At its session today, the CNB Council discussed current economic and financial developments and examined the latest trends in the banking system, macroeconomic and financial risks as well as monetary policy projections. The Council also adopted several decisions on matters falling within its competence.
As regards current economic developments, the GDP nowcast shows that economic activity accelerated in the third quarter from the previous quarter, mainly as a result of a very good tourist season. Real GDP is expected to grow at an annual rate of 8.5% in 2021, driven by the strong growth of goods and services exports as well as of domestic demand. Given that economic activity is expected to reach its pre-pandemic levels already this year, the growth rate may slow down to 4.1% in 2022. The strong growth of goods and services exports is expected to continue and inflows from EU funds will boost domestic demand.

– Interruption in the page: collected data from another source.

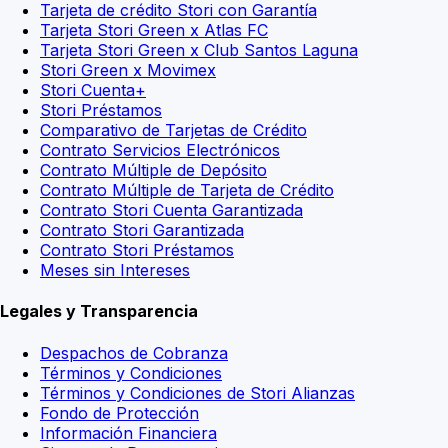
Tarjeta de crédito Stori con Garantía
Tarjeta Stori Green x Atlas FC
Tarjeta Stori Green x Club Santos Laguna
Stori Green x Movimex
Stori Cuenta+
Stori Préstamos
Comparativo de Tarjetas de Crédito
Contrato Servicios Electrónicos
Contrato Múltiple de Depósito
Contrato Múltiple de Tarjeta de Crédito
Contrato Stori Cuenta Garantizada
Contrato Stori Garantizada
Contrato Stori Préstamos
Meses sin Intereses
Legales y Transparencia
Despachos de Cobranza
Términos y Condiciones
Términos y Condiciones de Stori Alianzas
Fondo de Protección
Información Financiera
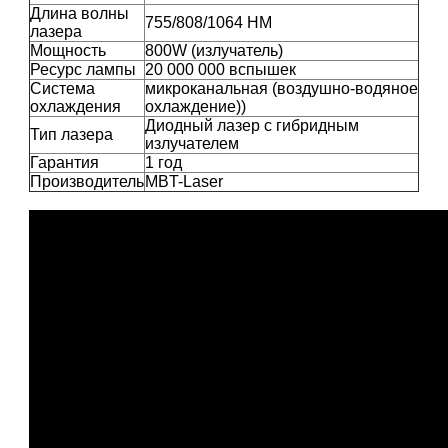
Длина волны
755/808/1064 НМ
лазера
Мощность
800W (излучатель)
Ресурс лампы
20 000 000 вспышек
Система
микроканальная (воздушно-водяное
охлаждения
охлаждение))
Диодный лазер с гибридным
Тип лазера
излучателем
Гарантия
1 год
Производитель
MBT-Laser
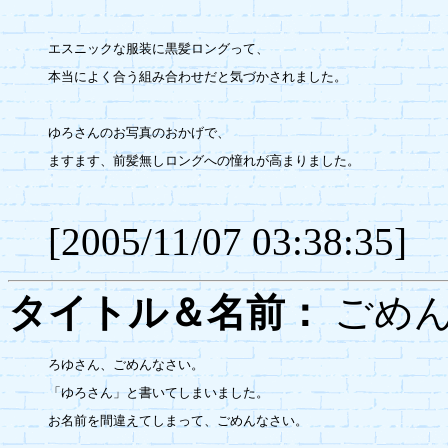
エスニックな服装に黒髪ロングって、

本当によく合う組み合わせだと気づかされました。

ゆろさんのお写真のおかげで、

ますます、前髪無しロングへの憧れが高まりました。

[2005/11/07 03:38:35]
タイトル＆名前：
ごめ
ろゆさん、ごめんなさい。

「ゆろさん」と書いてしまいました。

お名前を間違えてしまって、ごめんなさい。
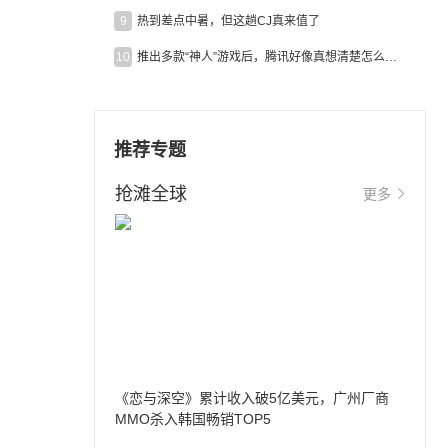
9
热到差点中暑，但这趟CJ真来值了
10
推出多款“神人”游戏后，腾讯好像真想清楚怎么做二次元了
推荐专题
抢滩全球
更多
《恋与深空》累计收入破5亿美元，广州厂商
MMO杀入韩国畅销TOP5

Labour market developments remained positive: the number of employed persons exceeded the pre-crisis level at mid-2021, while the number of unemployed persons remained slightly above that level. Employment is expected to grow annually and the unemployment rate is expected to decrease in 2021 and 2022. Labour productivity growth and strong demand are anticipated to support continued wage growth, especially in the dynamic segments of the economy. The annual consumer price growth accelerated from 2.8% in July to 3.1% in August, primarily due to the accelerated annual growth of food prices. Core inflation also edged up in August, but remained relatively low at 1.8%. Consumer price inflation could accelerate temporarily from 0.1% in 2020 to 2.3% in 2021 due to an increase in the annual rate of change of energy prices, especially those of refined petroleum products. Inflation is expected to edge down to 2.1% in 2022 as a result of the lower projected growth of energy prices. However, there are major downside risks to the inflation projection, indicating that inflation could be higher than projected.
Favourable trends in tourism and goods exports as well as strong inflows from EU funds could cause the surplus in the current and capital account of Croatia’s balance of payments to increase to 4% of GDP in 2021 and remain elevated in the following year. The increase in the current and capital account surplus has lent support to expansionary monetary policy, a trend that is expected to continue in the following year. Banks’ free reserves reached HRK 62.4bn in September, which is an increase of HRK 21.3bn from the same month in the previous year. Despite continuing very favourable financing conditions, lending has remained subdued in all segments, except in the segment of housing loans. The growth of household loans continued to accelerate, reaching 4.6% annually in August, although at a slackened pace, due to the completion of the new round of housing loan subsidies. Housing lending has remained strong and general-purpose cash loans have been recovering gradually. In contrast, lending to non-financial corporations continued to stagnate at a slightly decelerated annual growth rate of 1.2% in August. The annual growth rate of banks’ total placements (excluding placements to the government) could slow down to 3.4% in 2021, but it is expected to pick up in 2022, especially when it comes to lending to non-financial corporations.
Total systemic risk exposure decreased from high to moderate at the end of the third quarter of 2021. Economic recovery has strengthened on the back of rising consumer and business optimism, reducing short-term risks in the non-financial sector. However, structural vulnerabilities, which increase the intensity of disturbance if an adverse shock materialises, have remained heightened. They primarily derive from the high level of general government debt and external debt, the still high unemployment rate and low labour market activity as well as from a relatively high non-financial corporate debt.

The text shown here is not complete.